1. NBC looking like colossal idiots over this late night stuff. They really couldn’t have handled this any worse. Jay Leno is also looking like a backstabbing SOB (as well as the painfully unfunny hack he always looks like) by throwing Conan under the bus to get his old, lame show back.

2. Muse. Like everything else, we were late to this party, but have been listening to the last two albums quite a bit. Have also enjoyed watching their concert clips – and watching them live when they opened for U2 in October. They're truly excellent live, and also happen to have some of the most ridiculous lyrics of all time – as if the text from a crazy conspiracy theorist website was set to the music from Queen's "A Night at the Opera", but they’re awfully fun to listen to.
This is either one of the hardest songs in Guitar Hero history, or the drug-addled ravings of the guy under the overpass. You decide.

3. Talking about the past.

4. Better Off Ted – alongside Modern Family, the best comedy on TV, and yet no one seems to watch it. Unfortunately, QOTD’s comedy approval is often the kiss of death, as we’re on-board with the kind of quirky humor that doesn’t fly with the masses (ahem, Jay Leno fans). Ted could be joining QOTD faves Arrested Development, Pushing Daisies, and Andy Barker, P.I., as comedies that were great but never caught on with a wider audience.
This is how we here at QOTD feel about you, our loyal and loved reader.

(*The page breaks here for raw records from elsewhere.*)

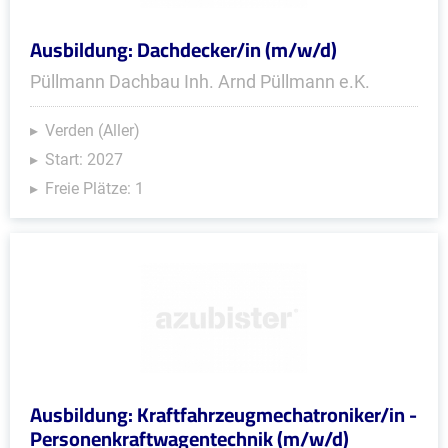
Ausbildung: Dachdecker/in (m/w/d)
Püllmann Dachbau Inh. Arnd Püllmann e.K.
Verden (Aller)
Start: 2027
Freie Plätze: 1
Ausbildung: Kraftfahrzeugmechatroniker/in -
Personenkraftwagentechnik (m/w/d)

5. Our fighting Charlotte Bobcats. 14-4 at home. We will focus on the positive and not mention their record away from Charlotte.

6. The QOTD Bureau's new snuggie. While it's not may not be as life-changing as The Wearable Towel, it's been pretty handy around the house with the freezing temperatures.

7. Clearly, we're already reaching, so we're going to leave #7 blank.

8. That's it. We don't want to use all of our material on our first post - so we'll be back soon with more mustachey goodness. As always, pictures will be added as the sketchiness grows. So onto the first quote of the day for 2010:

From last night's monologue on The Tonight Show:

“And I just want to say to the kids out there watching: You can do anything you want in life. Unless Jay Leno wants to do it, too." --Conan O'Brien

1 comment:

Bachelor Mike said...

more jokes about the slow seepage of life that ebbs out of one's body after marital vows descend upon the ears of tepidly supportive male friends!